Could you return each entry below exactly as written, minus any pictures?

##### INFORMATION GIVEN

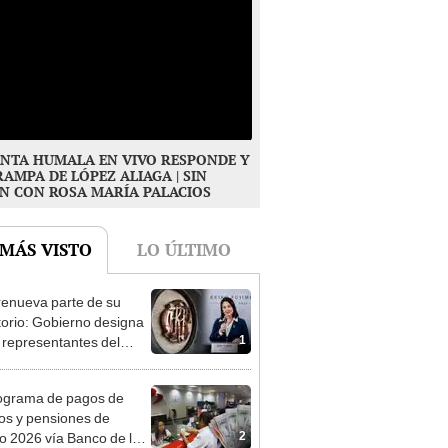
NTA HUMALA EN VIVO RESPONDE Y
RAMPA DE LÓPEZ ALIAGA | SIN
N CON ROSA MARÍA PALACIOS
 MÁS VISTO
LO ÚLTIMO
enueva parte de su
torio: Gobierno designa
1
s representantes del
tivo
ograma de pagos de
os y pensiones de
2
o 2026 vía Banco de la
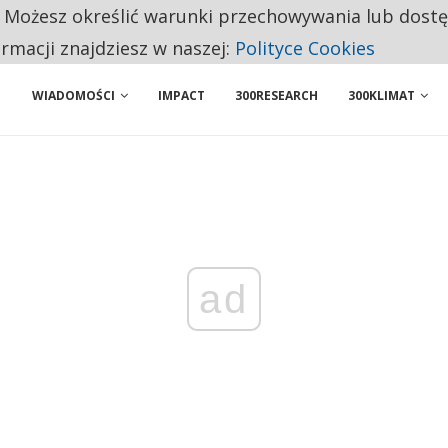
. Możesz określić warunki przechowywania lub dost
BY WŁASNĄ FIRMĘ. INNYM JUŻ TAK ŁATWO JEJ NIE POLECAJĄ
ormacji znajdziesz w naszej:
Polityce Cookies
WIADOMOŚCI
IMPACT
300RESEARCH
300KLIMAT
ad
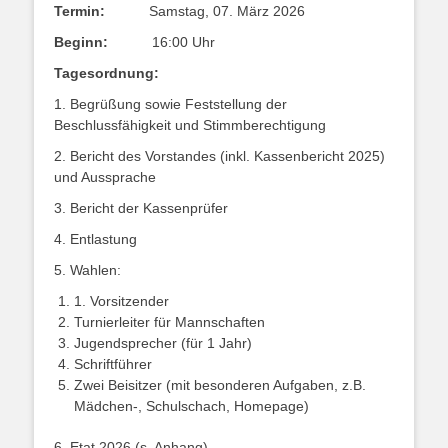
Termin:
Samstag, 07. März 2026
Beginn:
16:00 Uhr
Tagesordnung:
1. Begrüßung sowie Feststellung der
Beschlussfähigkeit und Stimmberechtigung
2. Bericht des Vorstandes (inkl. Kassenbericht 2025)
und Aussprache
3. Bericht der Kassenprüfer
4. Entlastung
5. Wahlen:
1. Vorsitzender
Turnierleiter für Mannschaften
Jugendsprecher (für 1 Jahr)
Schriftführer
Zwei Beisitzer (mit besonderen Aufgaben, z.B.
Mädchen-, Schulschach, Homepage)
6. Etat 2026 (s. Anhang)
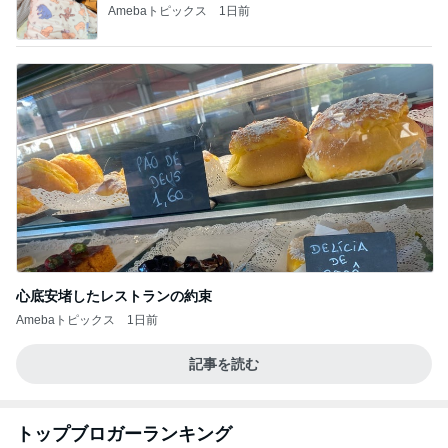
Amebaトピックス
1日前
心底安堵したレストランの約束
Amebaトピックス
1日前
記事を読む
トップブロガーランキング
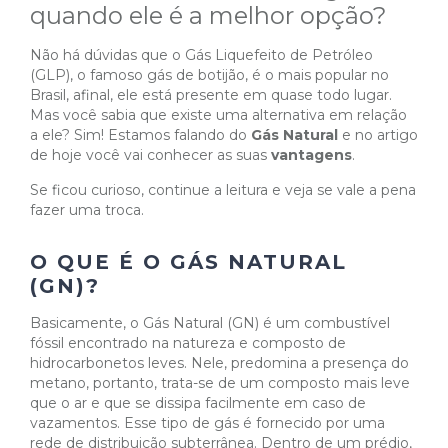
quando ele é a melhor opção?
Não há dúvidas que o Gás Liquefeito de Petróleo
(GLP), o famoso gás de botijão, é o mais popular no
Brasil, afinal, ele está presente em quase todo lugar.
Mas você sabia que existe uma alternativa em relação
a ele? Sim! Estamos falando do
Gás Natural
e no artigo
de hoje você vai conhecer as suas
vantagens
.
Se ficou curioso, continue a leitura e veja se vale a pena
fazer uma troca.
O QUE É O GÁS NATURAL
(GN)?
Basicamente, o Gás Natural (GN) é um combustível
fóssil encontrado na natureza e composto de
hidrocarbonetos leves. Nele, predomina a presença do
metano, portanto, trata-se de um composto mais leve
que o ar e que se dissipa facilmente em caso de
vazamentos. Esse tipo de gás é fornecido por uma
rede de distribuição subterrânea. Dentro de um prédio,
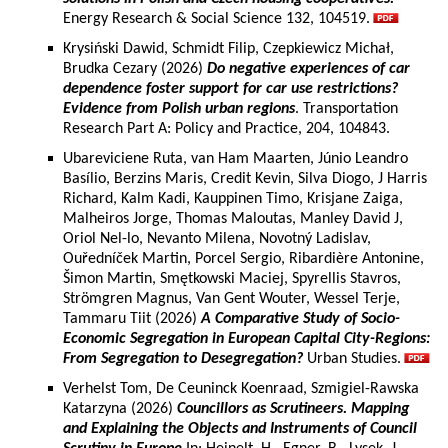
Energy Research & Social Science 132, 104519.
Krysiński Dawid, Schmidt Filip, Czepkiewicz Michał,
Brudka Cezary (2026)
Do negative experiences of car
dependence foster support for car use restrictions?
Evidence from Polish urban regions
. Transportation
Research Part A: Policy and Practice, 204, 104843.
Ubareviciene Ruta, van Ham Maarten, Júnio Leandro
Basílio, Berzins Maris, Credit Kevin, Silva Diogo, J Harris
Richard, Kalm Kadi, Kauppinen Timo, Krisjane Zaiga,
Malheiros Jorge, Thomas Maloutas, Manley David J,
Oriol Nel-lo, Nevanto Milena, Novotný Ladislav,
Ouředníček Martin, Porcel Sergio, Ribardière Antonine,
Šimon Martin, Smętkowski Maciej, Spyrellis Stavros,
Strömgren Magnus, Van Gent Wouter, Wessel Terje,
Tammaru Tiit (2026)
A Comparative Study of Socio-
Economic Segregation in European Capital City-Regions:
From Segregation to Desegregation?
Urban Studies.
Verhelst Tom, De Ceuninck Koenraad, Szmigiel-Rawska
Katarzyna (2026)
Councillors as Scrutineers. Mapping
and Explaining the Objects and Instruments of Council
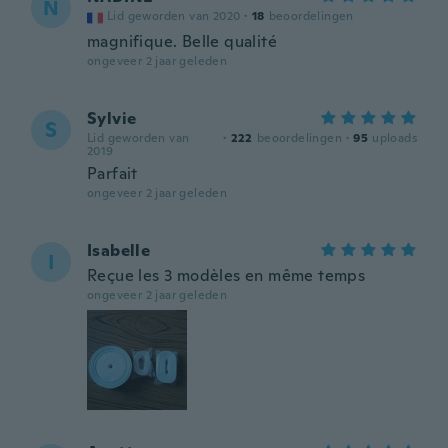
N
Lid geworden van 2020
·
18
beoordelingen
magnifique. Belle qualité
ongeveer 2 jaar geleden
Sylvie
S
Lid geworden van
·
222
beoordelingen
·
95
uploads
2019
Parfait
ongeveer 2 jaar geleden
Isabelle
I
Reçue les 3 modèles en même temps
ongeveer 2 jaar geleden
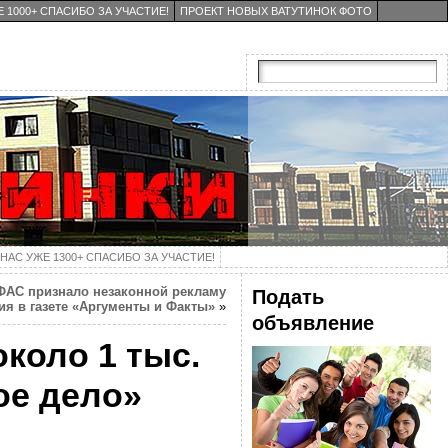
 1000+ СПАСИБО ЗА УЧАСТИЕ!
ПРОЕКТ НОВЫХ ВАТУТИНОК ФОТО
НАС УЖЕ 1300+ СПАСИБО ЗА УЧАСТИЕ!
ФАС признало незаконной рекламу
Подать
ия в газете «Аргументы и Факты»
»
объявление
коло 1 тыс.
ое дело»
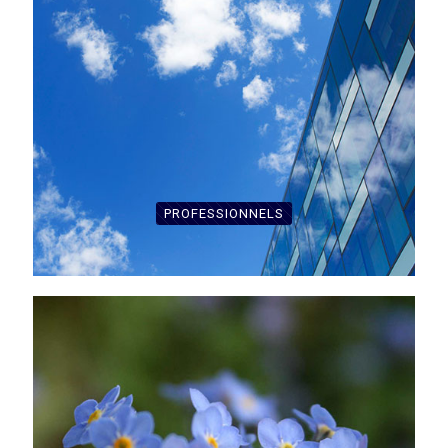
PROFESSIONNELS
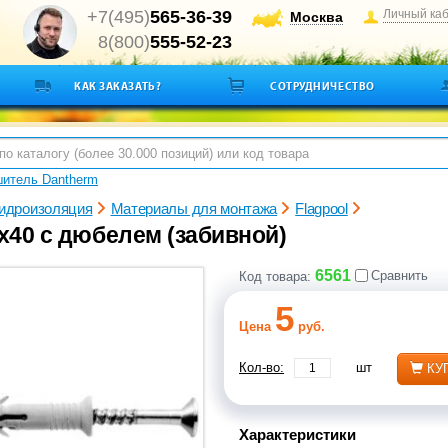
+7(495)
565-36-39
Личный ка
Москва
8(800)
555-52-23
КАК ЗАКАЗАТЬ?
СОТРУДНИЧЕСТВО
итель Dantherm
гидроизоляция
Материалы для монтажа
Flagpool
х40 с дюбелем (забивной)
6561
Сравнить
Код товара:
5
Цена
руб.
Кол-во:
шт
КУ
Характеристики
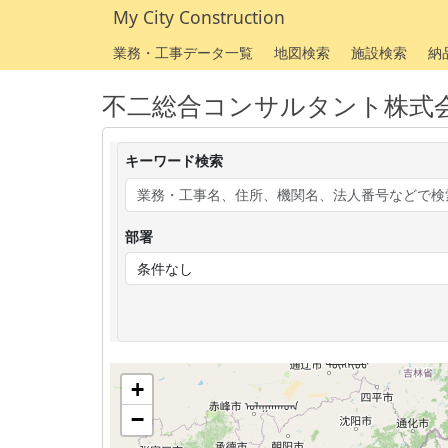
My City Construction
業務・工事データ一覧
地図検索
施設検索
納
不二総合コンサルタント株式
キーワード検索
部署
+
−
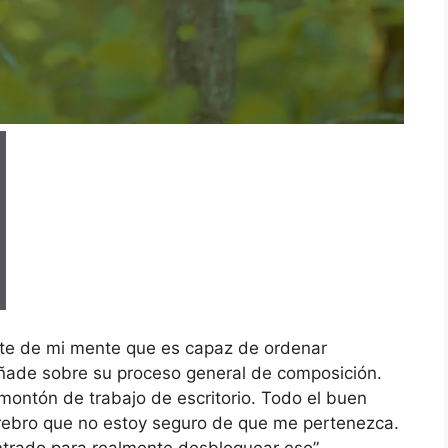
arte de mi mente que es capaz de ordenar
añade sobre su proceso general de composición.
montón de trabajo de escritorio. Todo el buen
erebro que no estoy seguro de que me pertenezca.
ntrado para realmente desbloquear eso”.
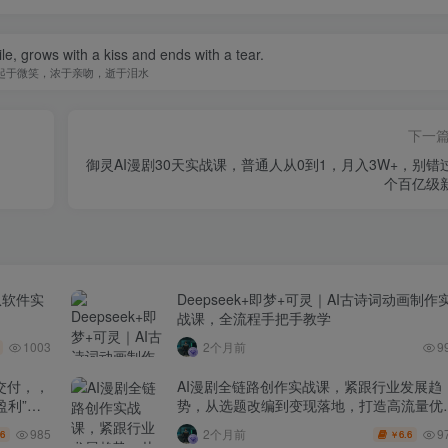
le, grows with a kiss and ends with a tear.
起于微笑，浓于亲吻，逝于泪水
下一
御灵AI漫剧30天实战课，普通人从0到1，月入3W+，别错
个百亿级
从软件实
Deepseek+即梦+可灵｜AI古诗词动画制作
战课，全流程手把手教学
1003
2个月前
9
交付，，
AI漫剧全链路创作实战课，紧跟行业发展趋
盈利”的
势，从选题改编到变现落地，打造高流量优
作品
985
9
2个月前
.6
6.6
￥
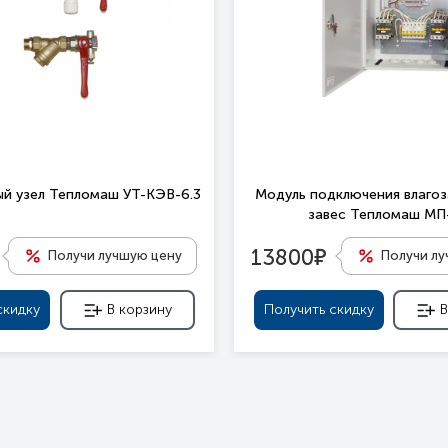
й узел Тепломаш УТ-КЭВ-6.3
Модуль подключения влаго
завес Тепломаш М
е
13800
Получи лучшую цену
Получи л
скидку
В корзину
Получить скидку
В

##########

> **TASK RESULT**
NTA HUMALA EN VIVO RESPONDE Y
RAMPA DE LÓPEZ ALIAGA | SIN
N CON ROSA MARÍA PALACIOS
 MÁS VISTO
LO ÚLTIMO
enueva parte de su
torio: Gobierno designa
1
s representantes del
tivo
ograma de pagos de
os y pensiones de
2
o 2026 vía Banco de la
. Możesz określić warunki przechowywania lub dost
BY WŁASNĄ FIRMĘ. INNYM JUŻ TAK ŁATWO JEJ NIE POLECAJĄ
ormacji znajdziesz w naszej:
Polityce Cookies
WIADOMOŚCI
IMPACT
300RESEARCH
300KLIMAT
ad
Termin:
Samstag, 07. März 2026
Beginn:
16:00 Uhr
Tagesordnung:
1. Begrüßung sowie Feststellung der
Beschlussfähigkeit und Stimmberechtigung
2. Bericht des Vorstandes (inkl. Kassenbericht 2025)
und Aussprache
3. Bericht der Kassenprüfer
4. Entlastung
5. Wahlen:
1. Vorsitzender
Turnierleiter für Mannschaften
Jugendsprecher (für 1 Jahr)
Schriftführer
Zwei Beisitzer (mit besonderen Aufgaben, z.B.
Mädchen-, Schulschach, Homepage)
6. Etat 2026 (s. Anhang)
Amebaトピックス
1日前
心底安堵したレストランの約束
Amebaトピックス
1日前
記事を読む
トップブロガーランキング
quando ele é a melhor opção?
Não há dúvidas que o Gás Liquefeito de Petróleo
(GLP), o famoso gás de botijão, é o mais popular no
Brasil, afinal, ele está presente em quase todo lugar.
Mas você sabia que existe uma alternativa em relação
a ele? Sim! Estamos falando do
Gás Natural
e no artigo
de hoje você vai conhecer as suas
vantagens
.
Se ficou curioso, continue a leitura e veja se vale a pena
fazer uma troca.
O QUE É O GÁS NATURAL
(GN)?
Basicamente, o Gás Natural (GN) é um combustível
fóssil encontrado na natureza e composto de
hidrocarbonetos leves. Nele, predomina a presença do
metano, portanto, trata-se de um composto mais leve
que o ar e que se dissipa facilmente em caso de
vazamentos. Esse tipo de gás é fornecido por uma
rede de distribuição subterrânea. Dentro de um prédio,
Energy Research & Social Science 132, 104519.
Krysiński Dawid, Schmidt Filip, Czepkiewicz Michał,
Brudka Cezary (2026)
Do negative experiences of car
dependence foster support for car use restrictions?
Evidence from Polish urban regions
. Transportation
Research Part A: Policy and Practice, 204, 104843.
Ubareviciene Ruta, van Ham Maarten, Júnio Leandro
Basílio, Berzins Maris, Credit Kevin, Silva Diogo, J Harris
Richard, Kalm Kadi, Kauppinen Timo, Krisjane Zaiga,
Malheiros Jorge, Thomas Maloutas, Manley David J,
Oriol Nel-lo, Nevanto Milena, Novotný Ladislav,
Ouředníček Martin, Porcel Sergio, Ribardière Antonine,
Šimon Martin, Smętkowski Maciej, Spyrellis Stavros,
Strömgren Magnus, Van Gent Wouter, Wessel Terje,
Tammaru Tiit (2026)
A Comparative Study of Socio-
Economic Segregation in European Capital City-Regions:
From Segregation to Desegregation?
Urban Studies.
Verhelst Tom, De Ceuninck Koenraad, Szmigiel-Rawska
Katarzyna (2026)
Councillors as Scrutineers. Mapping
and Explaining the Objects and Instruments of Council
N
Lid geworden van 2020
·
18
beoordelingen
magnifique. Belle qualité
ongeveer 2 jaar geleden
Sylvie
S
Lid geworden van
·
222
beoordelingen
·
95
uploads
2019
Parfait
ongeveer 2 jaar geleden
Isabelle
I
Reçue les 3 modèles en même temps
ongeveer 2 jaar geleden
 1000+ СПАСИБО ЗА УЧАСТИЕ!
ПРОЕКТ НОВЫХ ВАТУТИНОК ФОТО
НАС УЖЕ 1300+ СПАСИБО ЗА УЧАСТИЕ!
ФАС признало незаконной рекламу
Подать
ия в газете «Аргументы и Факты»
»
объявление
коло 1 тыс.
ое дело»
PROFESSIONNELS
+7(495)
565-36-39
Личный ка
Москва
8(800)
555-52-23
КАК ЗАКАЗАТЬ?
СОТРУДНИЧЕСТВО
итель Dantherm
гидроизоляция
Материалы для монтажа
Flagpool
х40 с дюбелем (забивной)
6561
Сравнить
Код товара:
5
Цена
руб.
Кол-во:
шт
КУ
Характеристики
My City Construction
業務・工事データ一覧
地図検索
施設検索
納
不二総合コンサルタント株式
キーワード検索
部署
+
−
arte de mi mente que es capaz de ordenar
añade sobre su proceso general de composición.
montón de trabajo de escritorio. Todo el buen
erebro que no estoy seguro de que me pertenezca.
ntrado para realmente desbloquear eso”.
le, grows with a kiss and ends with a tear.
起于微笑，浓于亲吻，逝于泪水
下一
御灵AI漫剧30天实战课，普通人从0到1，月入3W+，别错
个百亿级
从软件实
Deepseek+即梦+可灵｜AI古诗词动画制作
战课，全流程手把手教学
1003
2个月前
9
交付，，
AI漫剧全链路创作实战课，紧跟行业发展趋
盈利”的
势，从选题改编到变现落地，打造高流量优
作品
985
9
2个月前
.6
6.6
￥
й узел Тепломаш УТ-КЭВ-6.3
Модуль подключения влаго
завес Тепломаш М
е
13800
Получи лучшую цену
Получи л
скидку
В корзину
Получить скидку
В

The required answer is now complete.